Lecture 22#
Lecture exercise out today, due on saturday at midnight
Hope to release another optional lecture exercise, timing is unknown
Hope to release Hw#6 before the week ends
Exam#2 grading to be completed very soon (though probably not today)
Hw#5 grading is next
B-tree indices and index scan#
Review of search/insertion/deletion
Handling indices with multiple attributes
Handling indices with duplicate key values
Index search for answering select queries
Generalizing B-tree indices

Suppose we have the following query:
SELECT A,B,C,D FROM R WHERE R.A=10 AND R.B>5 AND R.B<10 AND R.C > 20;
And indices:
I1 on R(A)
I2 on R(B)
I3 on R(B,A,C)
I4 on R(A,B,C,D)
Possible access paths:
Sequential scan: read all pages of R
Use index I1:
find all tuples with A=10,
read the matching tuples from disk and check on B and C conditions,
output A,B,C,D
Use index I2:
find all tuples with B<10,
read the matching tuples from disk and check on A and C conditions,
output A,B,C,D
Use index I1, find all tuples with A=10
Use index I2, find all tuples with B<10,
Find the intersection of tuples to find those that satisfy both
read the matching tuples from disk and check on C condition,
output A,B,C,D
Use index I3, on R(B,A,C) :
Start the search at A=10 and B>5, end the scan at B>=10 (more or less same as the search for B>5 and B<10).
Find all tuples that satisfy conditions on A,B and C
Read the tuples to returnt the missing D value
Use index I4 on R(A,B,C,D)
Scan the index for A and B conditions
Return the A,B,C,D values of the found tuples that satisfy A,B,C conditions
This is called an index only scan
Assume a page has 8000 bytes of addressable space, a tuple pointer is 10 bytes
movieroles(actorid, movieid, role, info1, info2)
TUPLES(movieroles) = 265K PAGES(movieroles) = 2048
`select actorid, role from movieroles where actorid = 123;’
Cost = 2048
Index I1 on mr(actorid)
4+10= 14 bytes per entry
Index can store 570 entries per page. (8000/14)
Leaf level has 465 nodes (if all nodes are 100% full) – the tree will have 2 levels (root and leaf)

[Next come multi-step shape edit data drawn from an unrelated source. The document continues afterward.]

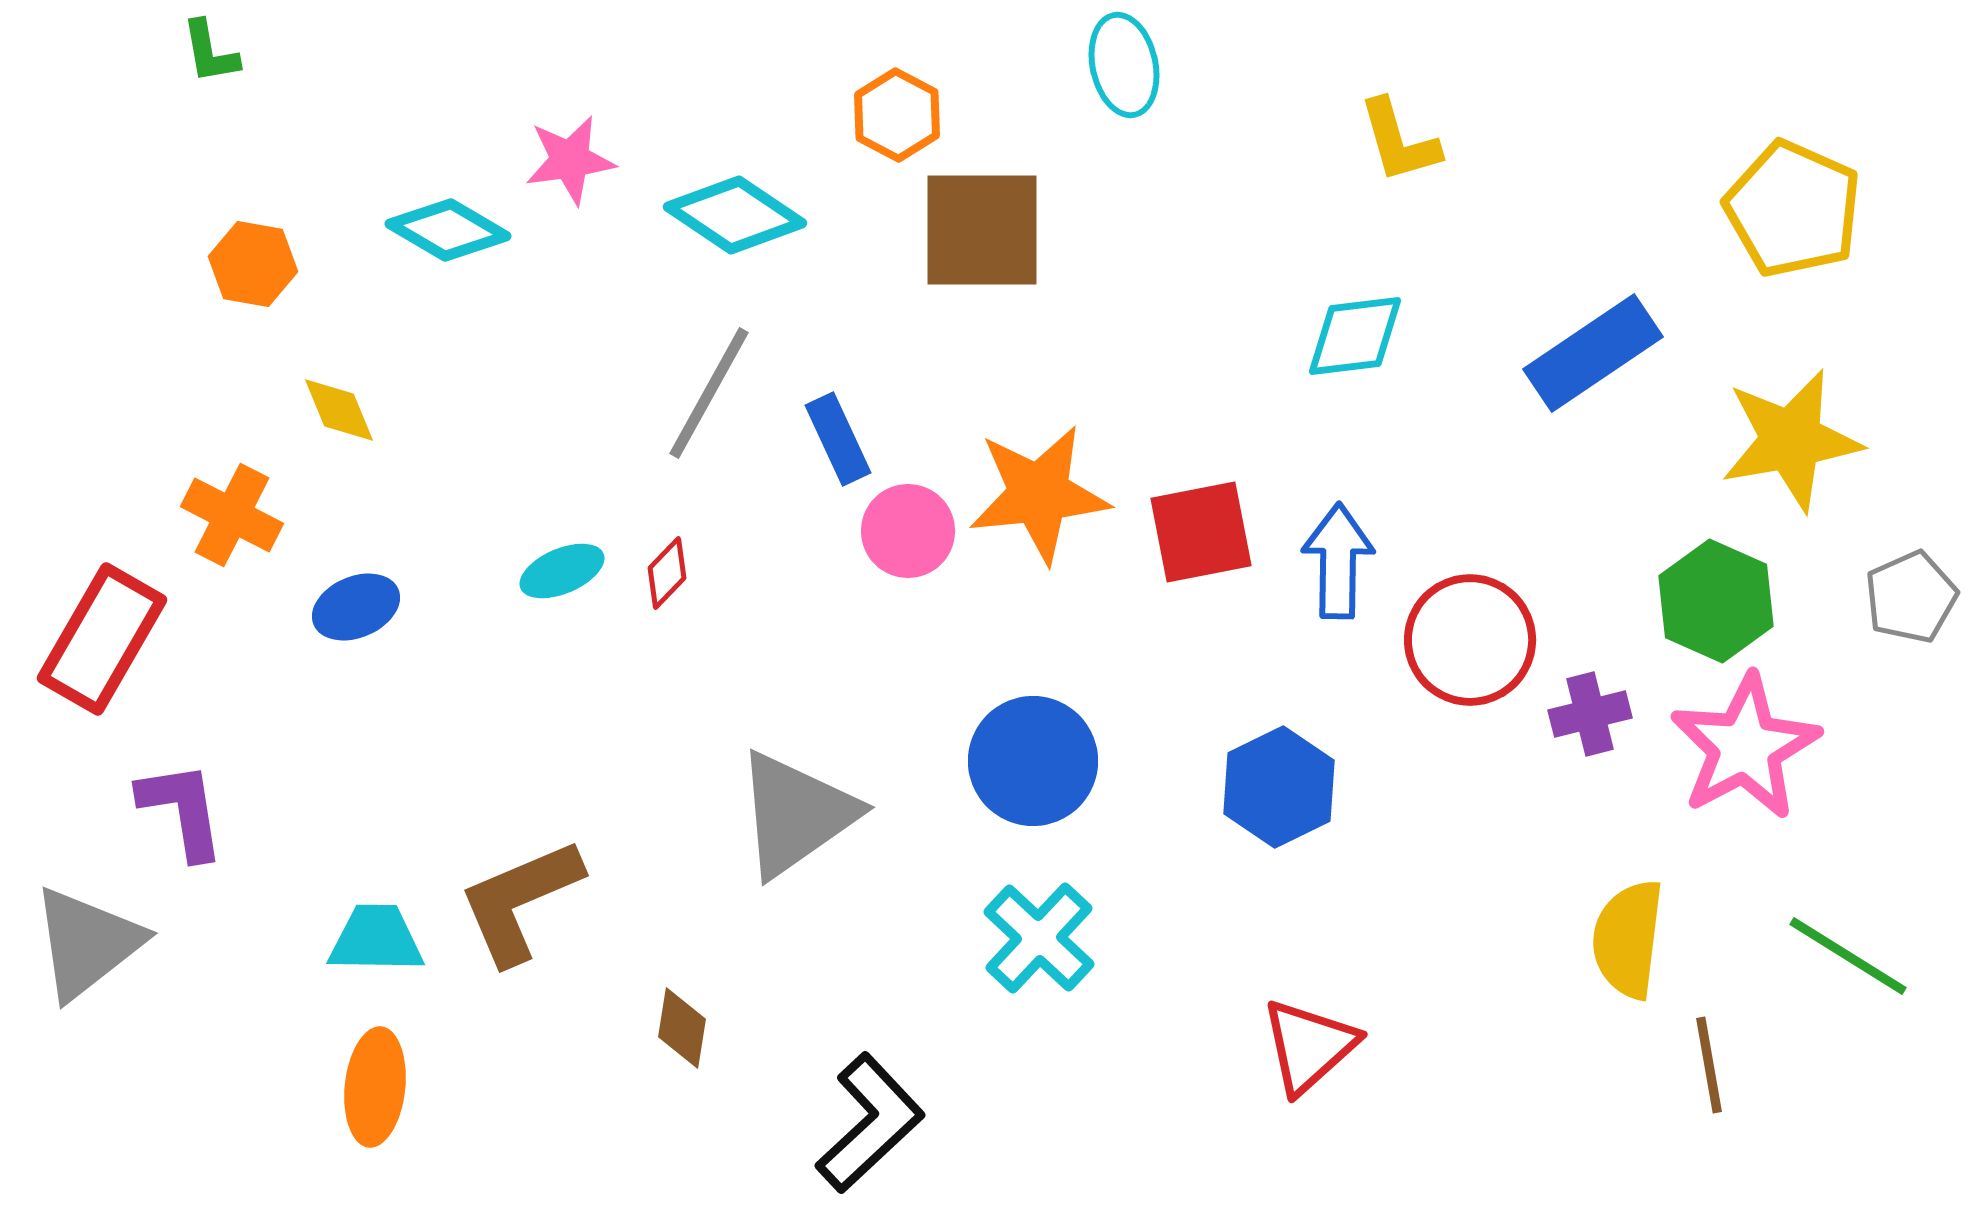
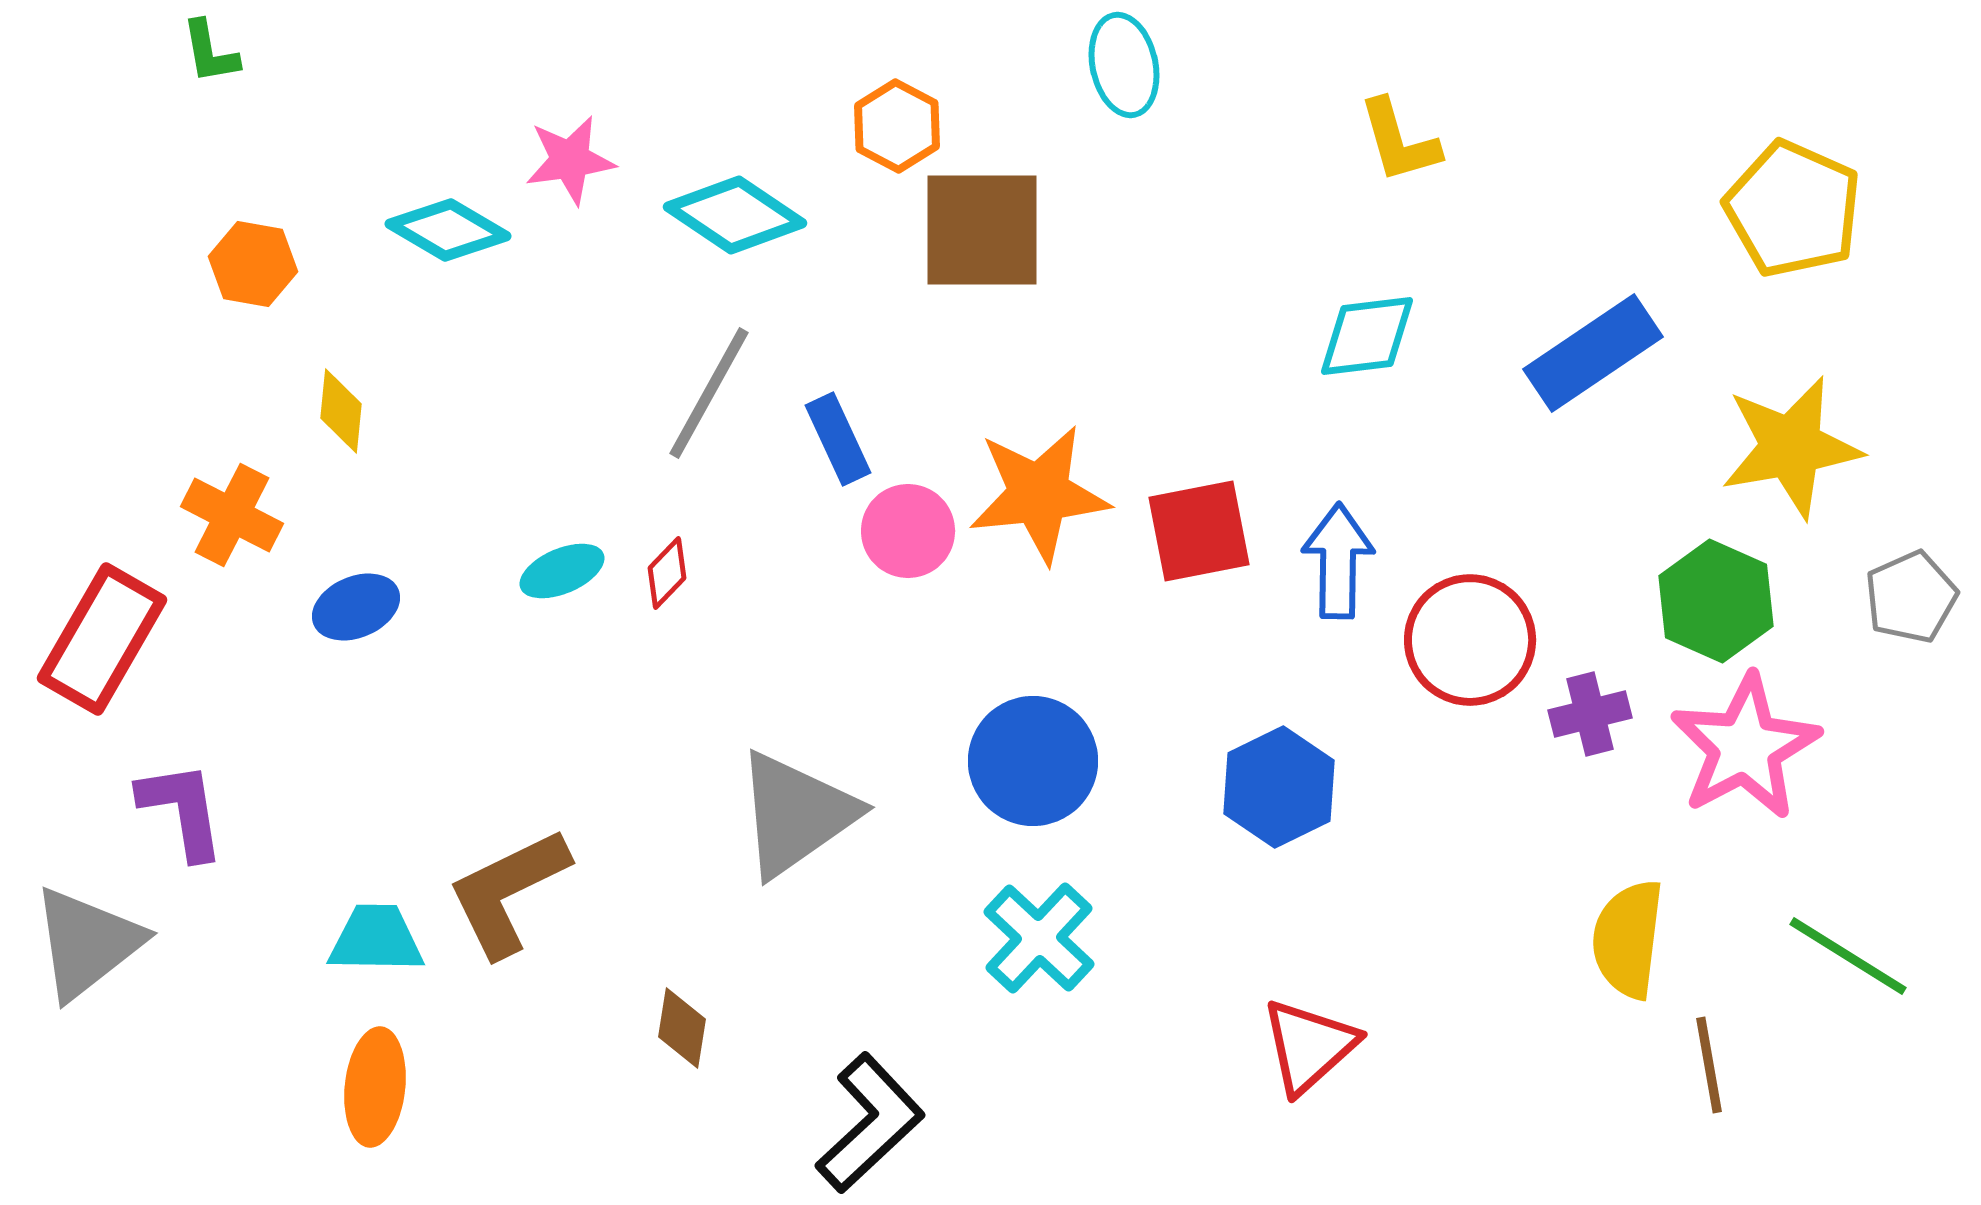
orange hexagon at (897, 115): moved 11 px down
cyan diamond at (1355, 336): moved 12 px right
yellow diamond at (339, 410): moved 2 px right, 1 px down; rotated 28 degrees clockwise
yellow star at (1791, 440): moved 7 px down
red square at (1201, 532): moved 2 px left, 1 px up
brown L-shape at (520, 901): moved 12 px left, 9 px up; rotated 3 degrees counterclockwise
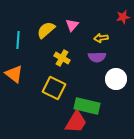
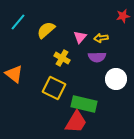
red star: moved 1 px up
pink triangle: moved 8 px right, 12 px down
cyan line: moved 18 px up; rotated 36 degrees clockwise
green rectangle: moved 3 px left, 2 px up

Leaf level has 665 nodes (if all nodes are 70% full) – the tree will have 3 levels (root, internal, leaf)
Index I2 on mr(movieid)
Same as I1
Index I3 on mr(movieid, actorid)
4+4+10= 18 bytes per entry
Index can store 445 entries per page. (8000/18)
Leaf level has 851 nodes (if all nodes are 70% full) – the tree will have 3 levels (root, internal, leaf)
Index I4 on mr(actorid, movieid, role)
4+4+15+10=23 bytes per entry
Index can store 347 entries per page
1091 leaf nodes at 70% full – the tree will have 3 levels (root, internal, leaf)
Assume indices are 70% full:
`select movieid, role from movieroles where actorid = 1234;’
Sequential scan: Cost = 2048
Index I1, (assume about 5 movies per actor), 1 or 2 leaf nodes to scan
Index scan: 1 root, 1 internal, 1 or 2 (worst case) leaf nodes = 4 disk pages
Read the matching 5 tuples from disk (worst case 5 different pages)
Total cost = 4 (index scan) + 5 (reading the tuples) = 9 pages
I2 not usable for this query
I3:
Index scan:Scan root, internal and then all leaf: 2+ 851 nodes
Read the matching 5 tuples from disk for the “role” attribute (worst case 5 different pages)
Total cost: 853+5= 858
I4:
Index scan: 1 root, 1 internal, 1 or 2 (worst case) leaf nodes = 4 disk pages
Return movieid, role directly from the index
Total cost = 4 (index scan) = 4 pages
1091/(347*.70)
4.491560312885961